(PROMPT):
I would like every line of the records below that contains the word "зобов" copied.

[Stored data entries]
# # # #
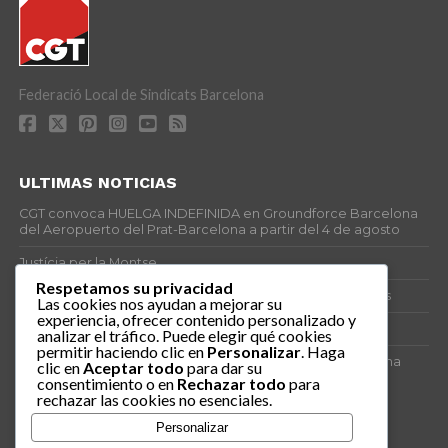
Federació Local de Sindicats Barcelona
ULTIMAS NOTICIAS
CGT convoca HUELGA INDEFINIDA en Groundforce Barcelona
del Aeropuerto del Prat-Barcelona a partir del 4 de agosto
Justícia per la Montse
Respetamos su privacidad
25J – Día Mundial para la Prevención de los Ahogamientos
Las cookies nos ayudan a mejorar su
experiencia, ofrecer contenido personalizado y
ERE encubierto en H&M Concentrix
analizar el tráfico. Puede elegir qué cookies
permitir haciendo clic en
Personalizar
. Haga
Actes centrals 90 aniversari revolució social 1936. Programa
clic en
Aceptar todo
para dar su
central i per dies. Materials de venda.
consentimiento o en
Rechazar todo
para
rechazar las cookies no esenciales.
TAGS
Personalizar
# # # #
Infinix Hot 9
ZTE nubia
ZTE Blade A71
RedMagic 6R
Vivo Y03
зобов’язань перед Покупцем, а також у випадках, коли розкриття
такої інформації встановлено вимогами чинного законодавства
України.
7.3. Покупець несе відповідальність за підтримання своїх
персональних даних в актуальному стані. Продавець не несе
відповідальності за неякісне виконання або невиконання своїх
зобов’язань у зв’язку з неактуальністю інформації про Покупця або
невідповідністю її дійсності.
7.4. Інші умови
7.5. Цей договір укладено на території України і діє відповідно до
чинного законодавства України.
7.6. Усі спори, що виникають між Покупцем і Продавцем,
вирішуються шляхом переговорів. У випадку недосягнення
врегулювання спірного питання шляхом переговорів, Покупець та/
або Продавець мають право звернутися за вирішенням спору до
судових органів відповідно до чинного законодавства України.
# # # #
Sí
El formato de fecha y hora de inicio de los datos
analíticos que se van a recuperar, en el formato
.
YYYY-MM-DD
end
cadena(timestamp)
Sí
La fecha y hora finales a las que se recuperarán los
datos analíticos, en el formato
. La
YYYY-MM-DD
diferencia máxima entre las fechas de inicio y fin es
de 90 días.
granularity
# # # #
(EXERCISE ANSWER):
зобов’язань перед Покупцем, а також у випадках, коли розкриття
зобов’язань у зв’язку з неактуальністю інформації про Покупця або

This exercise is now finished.